[Data entries]

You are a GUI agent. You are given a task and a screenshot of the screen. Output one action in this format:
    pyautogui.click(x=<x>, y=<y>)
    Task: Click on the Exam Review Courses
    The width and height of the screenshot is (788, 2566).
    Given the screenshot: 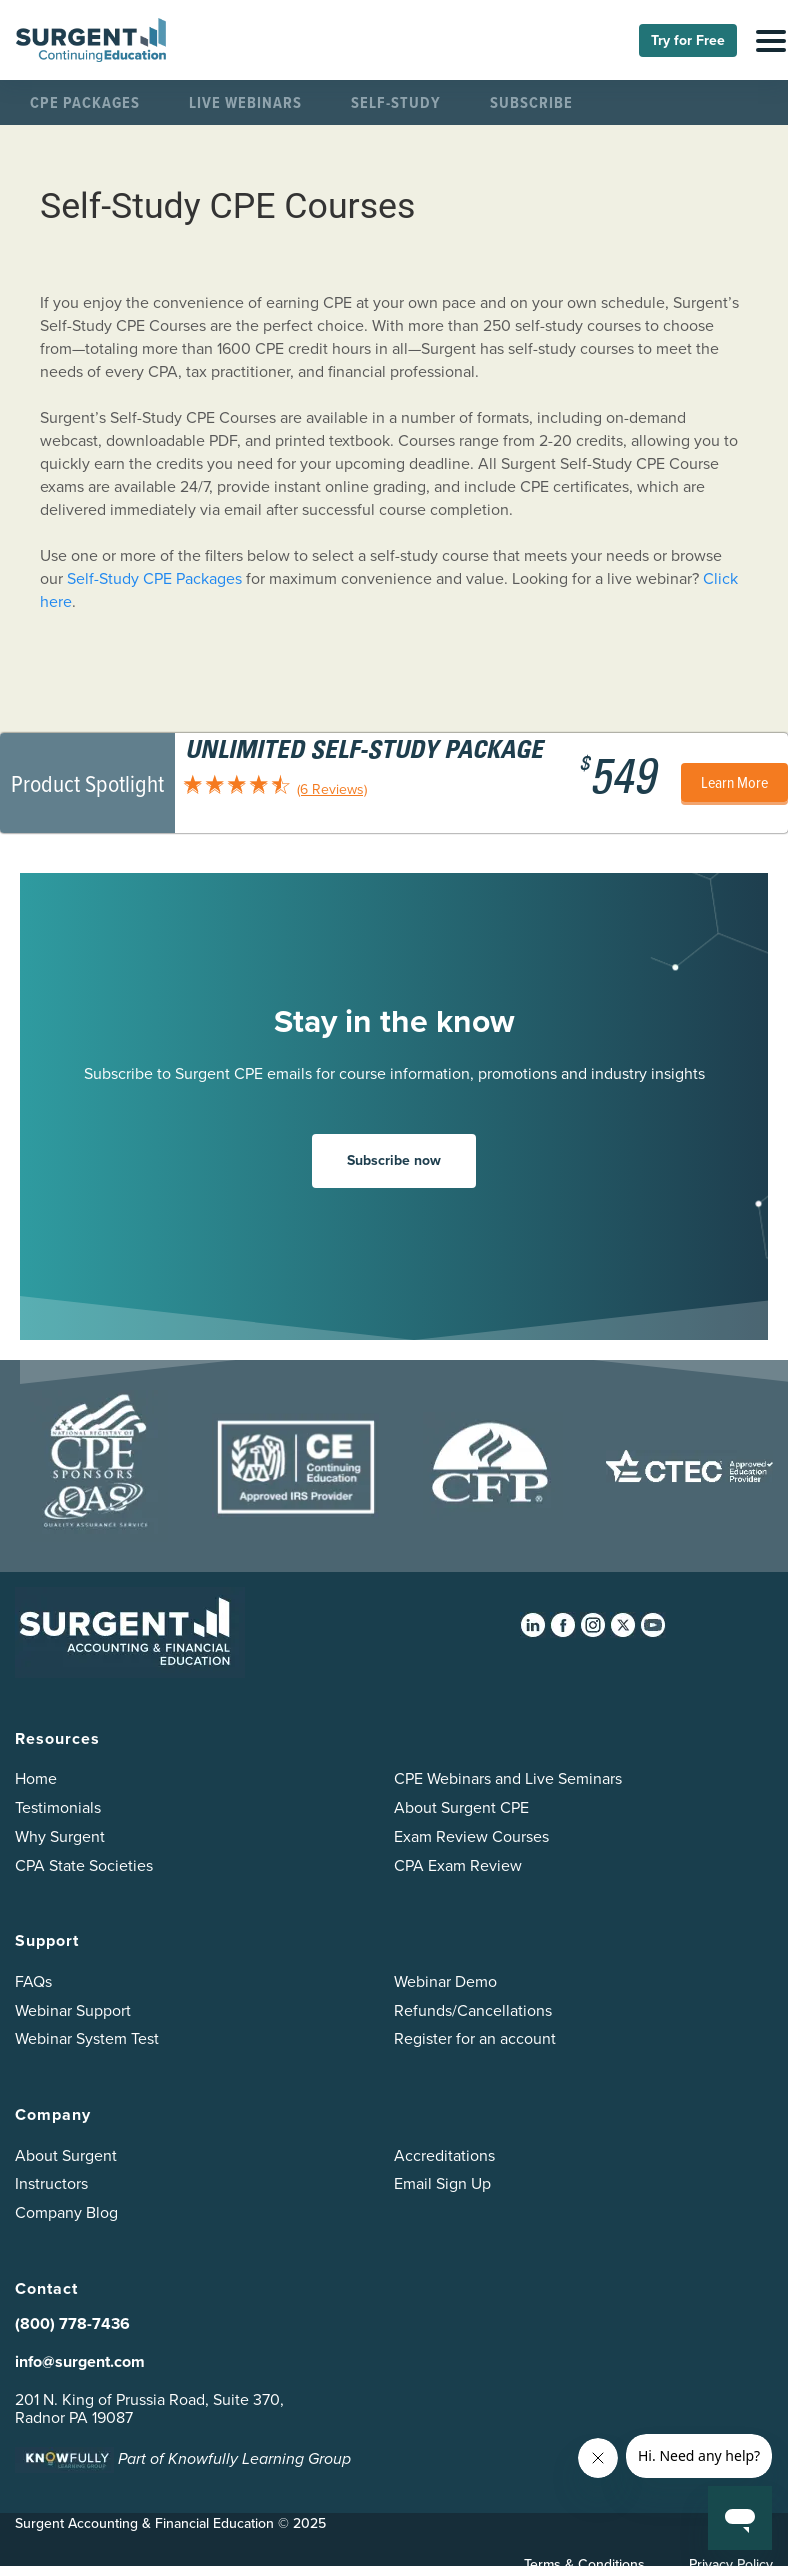 What is the action you would take?
    pyautogui.click(x=471, y=1836)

* Instructions to follow *
Transcribe the lines from the first line of the records through the line that contains "The width and", both included, and add nothing else.

* Task answer *
You are a GUI agent. You are given a task and a screenshot of the screen. Output one action in this format:
    pyautogui.click(x=<x>, y=<y>)
    Task: Click on the Exam Review Courses
    The width and height of the screenshot is (788, 2566).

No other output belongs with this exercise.